The Tomorrows #1
by Curt Pires, Jason Copland, and Adam Metcalfe
Curt Pires is a man of intriguing concepts, having mystified readers with his comic works so far. The writer of Theremin and Fiction has re-teamed with his Pop co-creator to bring comic fans a brand new series. The trajectory and thematic through line of Pires’s work thus far indicates his interest and knack for delving into some abstract areas, blending philosophical outlook and science fiction with fast-moving storytelling. The Tomorrows first issue has elements that feel familiar, but Pires and his creative team put their own stamp on it, and have something quite exciting on their hands.
The first issue of The Tomorrows has a good bit going for it. While the story definitely feels a bit like a prologue in a lot of ways, there is much to credit after just a single issue. Pires raises the intrigue from readers immediately inside the first cover. This is also credit to the visual design of the artists. Jason Copland’s designs, coupled with the vibrancy of the color palette that Adam Metcalfe applies are rather affecting immediately. The story, early, showcases its adoption of the basis of many dystopian stories. Abruptly, readers are met with a narration and sequence of images to indicate such wide-spread control and oppression of the general population. Copland and Metcalfe shine early here however, presenting an absolutely terrifying robotic enforcing group. The static, digital display of the same smiling face on over a dozen bots as they burst through the door of an apartment make for a very uncomfortable and impressive sequence.
Despite the story featuring elements informed by previous dystopian works, the creators pack the first issue with a ton of plot. In a way, the first issue of The Tomorrows feels like an entire story arc. The possibility that it acts as a prologue makes sense in a way such that it spends its time introducing a lot about where the state of society has been and introducing the lead character as she is invited to join a team of rebels. At the same time, the first issue has enough plot in it to have filled an entire story arc. As readers move through the pages, they will likely find far more advancement from one climactic beat to the next than is usually on display in twice as many issues. Pires, with Copland and Metcalfe, use the space very efficiently throughout this first issue.

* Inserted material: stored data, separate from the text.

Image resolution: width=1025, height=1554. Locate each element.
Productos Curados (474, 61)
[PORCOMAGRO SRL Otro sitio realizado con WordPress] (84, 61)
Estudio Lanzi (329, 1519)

As the final pages come across, the proverbial gauntlet has certainly been thrown. Featuring a fantastic final page, the creators are not shying away from showing their card with regard to where the story is headed. Though the construction of the story is certainly that of a dystopian society, the unique elements about how this status quo has been reached, connecting it to the collection and use of personal data through the internet is clever. Pires also utilizes a number of casual mentions or background images to indicate so much history to this cause and fight. It is incredible to get a sense of just how massive this problem is through these elements placed throughout the story. With so much having occurred already, it will be interesting to see where the next issue heads.